Because of this combination, doctors have a fiduciary duty to care for their patients, from a health and safety standpoint.
That’s one of the highest levels of responsibility in the Empire State. Most workers may consider things like economic factors and work-life balance.
But since the duty of care is so high, doctors cannot forgo expensive hormone treatments or skip research assignments so they can attend a child’s piano recital.
This point brings up another element of the duty of care, which is the standard of care. Doctors who deviate from the standard of care are usually negligent. As mentioned, such deviation was a key issue in this case.
The doctor might or might not have gone astray in this area. But a jury, not a bunch of lawyers, should make this call.
Breach of Care
In most birth injury claims, the breach (violation) of care could occur at any point during the PLDR (prenatal, labor, delivery, and recovery) process.
Early in the process, doctors should immediately spot red flags and appropriately respond to them. Unfortunately for patients, that doesn’t always happen.
Macrosomic (abnormally large) babies are a good example. These infants could create a host of problems during delivery.
For the most part, these issues are preventable. But some doctors fail to heed the warning signs, like a history of large babies or maternal diabetes. Doctors are either so busy they don’t see the signs or they dismiss the risk with an “I’ve got this” overconfident attitude.
Other doctors don’t order enough sonograms to monitor the fetus’ development.
They’re afraid the insurance company won’t pay for the additional tests. But as mentioned, cost concerns cannot take precedence over what’s best for the patient.

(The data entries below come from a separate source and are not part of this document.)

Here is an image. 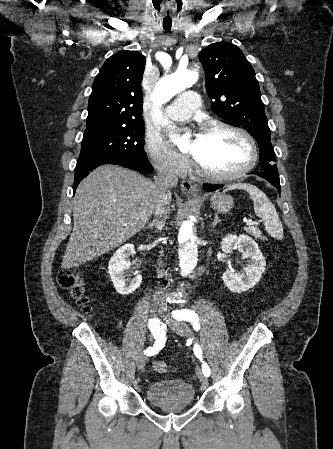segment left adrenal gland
I'll list each match as a JSON object with an SVG mask.
<instances>
[{
	"mask_svg": "<svg viewBox=\"0 0 333 449\" xmlns=\"http://www.w3.org/2000/svg\"><path fill=\"white\" fill-rule=\"evenodd\" d=\"M219 222H220V219L218 218V215L215 214L214 220L212 222V228H214Z\"/></svg>",
	"mask_w": 333,
	"mask_h": 449,
	"instance_id": "1",
	"label": "left adrenal gland"
}]
</instances>
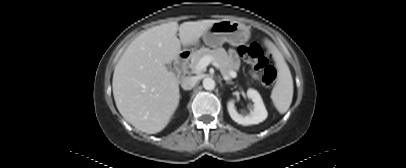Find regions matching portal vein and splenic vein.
Returning a JSON list of instances; mask_svg holds the SVG:
<instances>
[{
	"label": "portal vein and splenic vein",
	"instance_id": "1",
	"mask_svg": "<svg viewBox=\"0 0 406 168\" xmlns=\"http://www.w3.org/2000/svg\"><path fill=\"white\" fill-rule=\"evenodd\" d=\"M211 62H213L212 56H208V55L203 56L195 67L196 72H200V71L204 70ZM215 66H217V64H215ZM236 76H237V74L235 71L230 72V77L236 78ZM224 78L226 80L229 79V77H227V76H225Z\"/></svg>",
	"mask_w": 406,
	"mask_h": 168
}]
</instances>
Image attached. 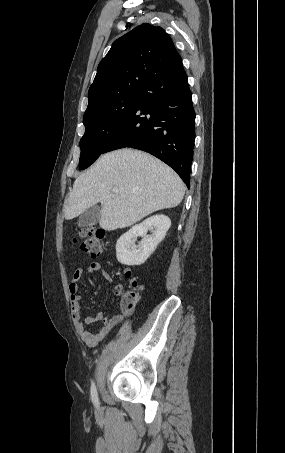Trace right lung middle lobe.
I'll use <instances>...</instances> for the list:
<instances>
[{
	"label": "right lung middle lobe",
	"mask_w": 285,
	"mask_h": 453,
	"mask_svg": "<svg viewBox=\"0 0 285 453\" xmlns=\"http://www.w3.org/2000/svg\"><path fill=\"white\" fill-rule=\"evenodd\" d=\"M141 92H131L109 99L85 111V134L80 141V168L89 167L104 153L109 141L124 124L139 102Z\"/></svg>",
	"instance_id": "dd1d6c3e"
}]
</instances>
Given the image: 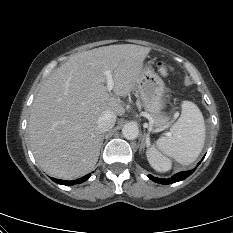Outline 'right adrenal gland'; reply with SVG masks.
I'll return each mask as SVG.
<instances>
[{"mask_svg":"<svg viewBox=\"0 0 233 233\" xmlns=\"http://www.w3.org/2000/svg\"><path fill=\"white\" fill-rule=\"evenodd\" d=\"M103 139H104V134L102 135V142H103Z\"/></svg>","mask_w":233,"mask_h":233,"instance_id":"1","label":"right adrenal gland"}]
</instances>
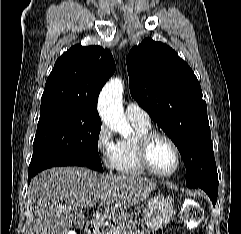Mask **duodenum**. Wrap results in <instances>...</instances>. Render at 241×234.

Failure to properly care for mothers and babies early on usually creates problems in the delivery room. If the baby is too large to drift down the mother’s narrow birth canal, many doctors resort to dangerous delivery aids, such as:
- Episiotomy: Once upon a time, these incisions on a mother’s perineum (area between the anus and genitals) were the go-to technique in these situations. Doctors believed these cuts widened the birth canal. But in 2006, the prestigious American College of Obstetricians and Gynecologists warned doctors to cease this practice, because these incisions were ineffective and dangerous.

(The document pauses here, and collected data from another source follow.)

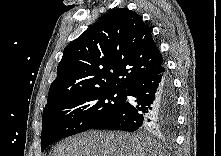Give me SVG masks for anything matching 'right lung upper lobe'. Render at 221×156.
Here are the masks:
<instances>
[{
    "label": "right lung upper lobe",
    "instance_id": "1",
    "mask_svg": "<svg viewBox=\"0 0 221 156\" xmlns=\"http://www.w3.org/2000/svg\"><path fill=\"white\" fill-rule=\"evenodd\" d=\"M162 65L142 17L127 8L111 10L66 46L45 108L81 92L126 91Z\"/></svg>",
    "mask_w": 221,
    "mask_h": 156
}]
</instances>
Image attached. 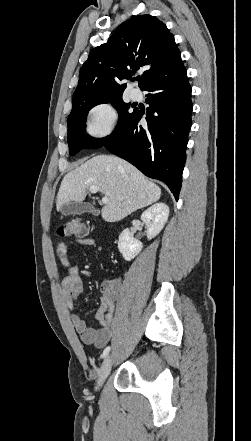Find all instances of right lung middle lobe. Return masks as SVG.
<instances>
[{
	"label": "right lung middle lobe",
	"mask_w": 251,
	"mask_h": 441,
	"mask_svg": "<svg viewBox=\"0 0 251 441\" xmlns=\"http://www.w3.org/2000/svg\"><path fill=\"white\" fill-rule=\"evenodd\" d=\"M102 103H111L119 114V121L110 136L104 138H91L85 135L86 117L88 111ZM130 103H125L122 96H114L107 98H82L72 103V111L68 117V135L67 141L69 145V154L75 155L82 149H96L102 147L108 139L117 134L133 116V112L129 111Z\"/></svg>",
	"instance_id": "right-lung-middle-lobe-1"
}]
</instances>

- Mechanical Birth Aids: Forceps and vacuum extractors are the most common mechanical birth aids in New York. Many doctors like to keep these hazardous devices within arm’s reach during delivery. Physicians use forceps to pry babies out of mothers. They use vacuum extractors to suck babies out of mothers. These interventions sound dangerous, and they are dangerous, to both mothers and babies.
A doctor’s duty of care doesn’t end once babies are born.
Some babies need additional care in a neonatal intensive care unit. For example, premature babies usually need to stay in a NICU until the expected date of confinement, or the predicted delivery date.
Frequently, however, emotional considerations creep into the equation.
Quite understandably, most families want to go home with their new babies. But the family’s preference cannot take precedence over the baby’s health needs.
If medical negligence causes fetal and/or maternal injury, a New York personal injury attorney can usually obtain compensation for economic losses, such as medical bills, and noneconomic losses, such as pain and suffering. Additional punitive damages are usually available as well in these cases.